Activity -> Copy out each line of the listing below in which the string "button" occurs.

Records for processing ->
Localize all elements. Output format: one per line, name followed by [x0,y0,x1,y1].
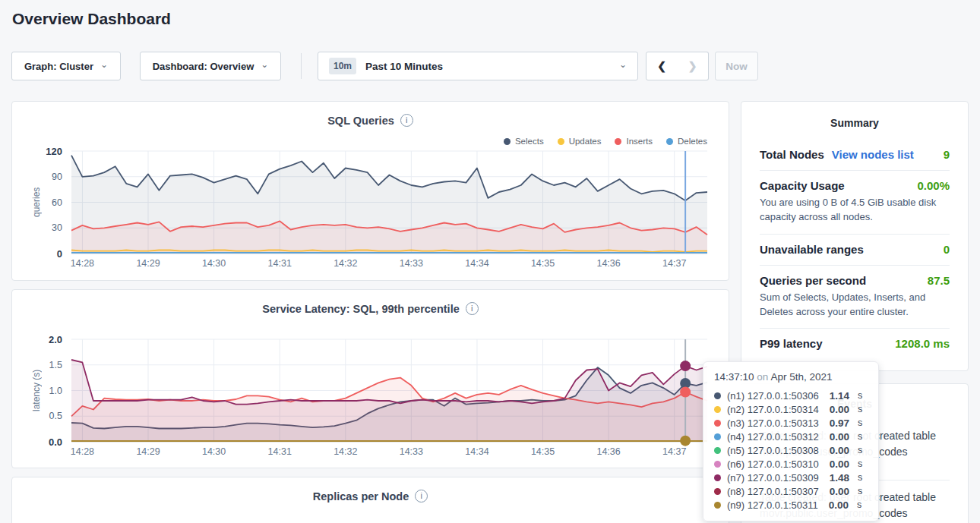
legend-item-inserts[interactable]: Inserts [615,137,653,146]
x-tick-label: 14:31 [268,446,292,457]
node-color-dot [714,406,721,413]
time-next-button[interactable]: ❯ [677,52,709,80]
summary-qps-section: Queries per second 87.5 Sum of Selects, … [760,265,950,329]
node-latency-value: 1.14 [830,390,849,402]
node-color-dot [714,447,721,454]
sql-queries-chart-card: SQL Queries i SelectsUpdatesInsertsDelet… [11,101,729,281]
chart-hover-tooltip: 14:37:10 on Apr 5th, 2021 (n1) 127.0.0.1… [703,361,879,521]
now-button[interactable]: Now [715,52,758,80]
legend-label: Inserts [626,137,653,146]
legend-item-deletes[interactable]: Deletes [666,137,707,146]
info-icon[interactable]: i [400,114,413,127]
chevron-right-icon: ❯ [688,60,697,72]
x-tick-label: 14:30 [202,446,226,457]
unavailable-ranges-label: Unavailable ranges [760,243,864,256]
x-tick-label: 14:36 [596,258,620,269]
time-prev-button[interactable]: ❮ [646,52,678,80]
y-axis-ticks: 0306090120 [12,151,62,254]
node-latency-value: 0.00 [830,445,849,456]
time-range-badge: 10m [329,58,356,74]
x-tick-label: 14:34 [465,446,488,457]
dashboard-dropdown[interactable]: Dashboard: Overview ⌄ [140,52,281,80]
node-latency-value: 0.00 [830,404,849,415]
x-tick-label: 14:35 [531,446,555,457]
chart-plot-area[interactable] [71,151,707,254]
summary-total-nodes-section: Total Nodes View nodes list 9 [760,140,950,170]
x-tick-label: 14:28 [71,446,94,457]
chart-title: SQL Queries [327,115,394,127]
info-icon[interactable]: i [466,302,479,315]
node-address: (n9) 127.0.0.1:50311 [727,499,818,511]
node-color-dot [714,474,721,481]
legend-item-selects[interactable]: Selects [504,137,544,146]
latency-unit: s [858,431,862,442]
y-tick-label: 0.5 [49,411,62,421]
summary-unavailable-ranges-section: Unavailable ranges 0 [760,234,950,265]
chart-plot-area[interactable] [71,339,707,442]
y-tick-label: 2.0 [49,334,62,345]
p99-latency-label: P99 latency [760,337,823,350]
summary-p99-section: P99 latency 1208.0 ms [760,328,950,359]
controls-divider [301,53,302,79]
capacity-usage-label: Capacity Usage [760,179,845,192]
chevron-down-icon: ⌄ [619,59,627,70]
tooltip-time: 14:37:10 [714,371,754,383]
node-address: (n5) 127.0.0.1:50308 [727,445,819,456]
node-latency-value: 0.97 [830,417,849,429]
node-address: (n6) 127.0.0.1:50310 [727,458,819,470]
x-tick-label: 14:34 [465,258,488,269]
node-latency-value: 0.00 [830,458,849,470]
y-tick-label: 1.0 [49,386,62,396]
tooltip-node-row: (n4) 127.0.0.1:503120.00s [714,430,868,443]
node-address: (n2) 127.0.0.1:50314 [727,404,819,415]
y-tick-label: 30 [52,222,62,233]
latency-unit: s [858,458,862,469]
x-tick-label: 14:35 [531,258,555,269]
service-latency-chart-card: Service Latency: SQL, 99th percentile i … [11,289,729,468]
total-nodes-label: Total Nodes [760,148,824,161]
graph-dropdown-label: Graph: Cluster [24,61,93,72]
legend-label: Selects [515,137,544,146]
chart-title: Replicas per Node [313,490,409,503]
time-range-label: Past 10 Minutes [365,61,443,72]
node-color-dot [714,433,721,440]
x-tick-label: 14:28 [71,258,94,269]
tooltip-node-row: (n5) 127.0.0.1:503080.00s [714,443,868,457]
latency-unit: s [858,445,862,455]
view-nodes-list-link[interactable]: View nodes list [832,148,914,161]
p99-latency-value: 1208.0 ms [895,337,950,350]
graph-dropdown[interactable]: Graph: Cluster ⌄ [11,52,121,80]
y-tick-label: 120 [46,146,62,157]
x-tick-label: 14:37 [662,446,686,457]
chart-legend: SelectsUpdatesInsertsDeletes [504,137,707,146]
qps-description: Sum of Selects, Updates, Inserts, and De… [760,287,950,320]
node-latency-value: 0.00 [829,499,849,511]
overview-dashboard-page: { "page": { "title": "Overview Dashboard… [0,0,980,523]
node-address: (n1) 127.0.0.1:50306 [727,390,819,402]
y-axis-ticks: 0.00.51.01.52.0 [12,339,62,442]
tooltip-node-row: (n6) 127.0.0.1:503100.00s [714,457,868,471]
info-icon[interactable]: i [415,490,428,503]
node-address: (n3) 127.0.0.1:50313 [727,417,819,429]
node-latency-value: 0.00 [830,486,849,497]
x-tick-label: 14:33 [400,258,423,269]
chevron-down-icon: ⌄ [261,59,268,70]
summary-panel: Summary Total Nodes View nodes list 9 Ca… [741,101,969,371]
x-tick-label: 14:32 [334,446,357,457]
x-tick-label: 14:30 [202,258,226,269]
total-nodes-value: 9 [944,148,950,161]
node-address: (n7) 127.0.0.1:50309 [727,472,819,484]
unavailable-ranges-value: 0 [944,243,950,256]
legend-dot [666,138,673,145]
x-tick-label: 14:29 [136,446,160,457]
node-color-dot [714,420,721,427]
node-color-dot [714,392,721,399]
x-tick-label: 14:37 [662,258,686,269]
time-range-picker[interactable]: 10m Past 10 Minutes ⌄ [318,52,638,80]
legend-item-updates[interactable]: Updates [558,137,602,146]
y-tick-label: 1.5 [49,360,62,370]
tooltip-node-row: (n3) 127.0.0.1:503130.97s [714,416,868,430]
queries-per-second-value: 87.5 [928,274,950,287]
now-button-label: Now [726,61,748,72]
y-tick-label: 0.0 [49,436,62,448]
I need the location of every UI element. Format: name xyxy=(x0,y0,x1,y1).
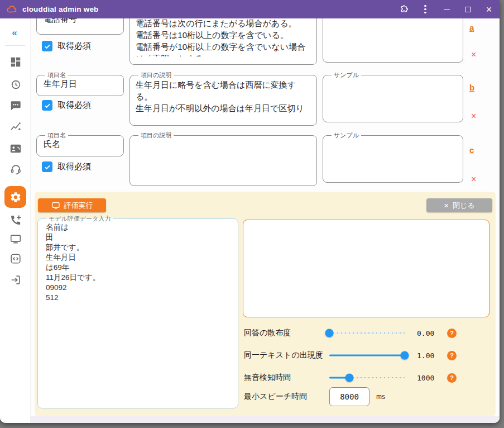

Solution ->
time-next-button[interactable]: ❯ [677,52,709,80]
now-button[interactable]: Now [715,52,758,80]
time-prev-button[interactable]: ❮ [646,52,678,80]
now-button-label: Now [726,61,748,72]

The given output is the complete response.